_Data shown:_

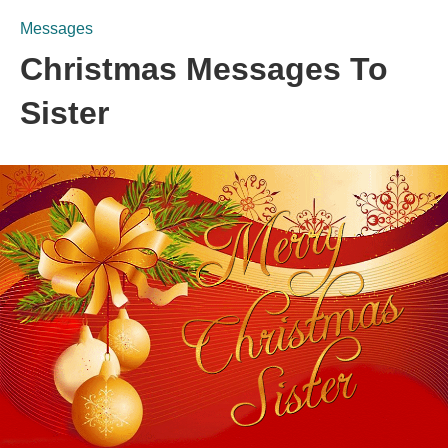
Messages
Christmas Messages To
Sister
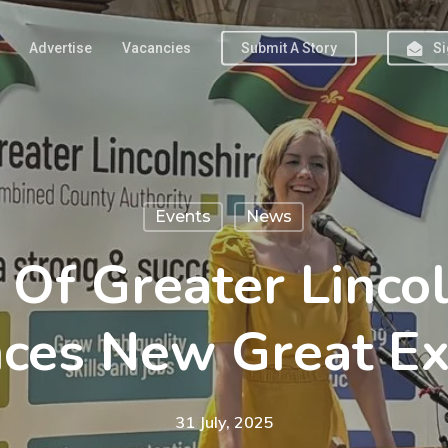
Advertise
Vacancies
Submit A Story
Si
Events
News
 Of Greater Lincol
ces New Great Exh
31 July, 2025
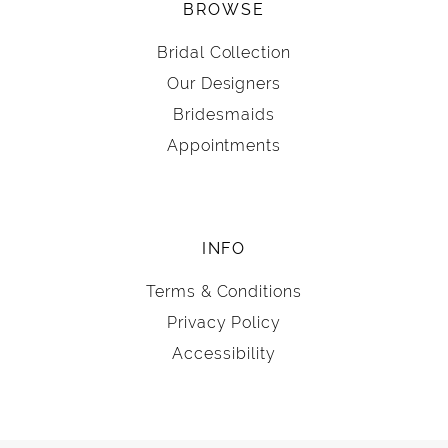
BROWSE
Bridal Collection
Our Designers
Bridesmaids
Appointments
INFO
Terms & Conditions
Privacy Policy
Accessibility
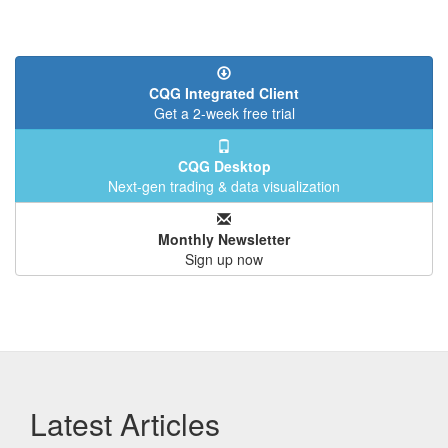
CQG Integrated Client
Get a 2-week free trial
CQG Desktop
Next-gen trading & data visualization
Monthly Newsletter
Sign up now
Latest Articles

_Task requirements:_ Reprint the listing above verbatim but drop the images.

_Problem solution:_
Messages
Christmas Messages To
Sister
Advertise
Vacancies
Submit A Story
Si
Events
News
 Of Greater Lincol
ces New Great Exh
31 July, 2025
BROWSE
Bridal Collection
Our Designers
Bridesmaids
Appointments
INFO
Terms & Conditions
Privacy Policy
Accessibility
CQG Integrated Client
Get a 2-week free trial
CQG Desktop
Next-gen trading & data visualization
Monthly Newsletter
Sign up now
Latest Articles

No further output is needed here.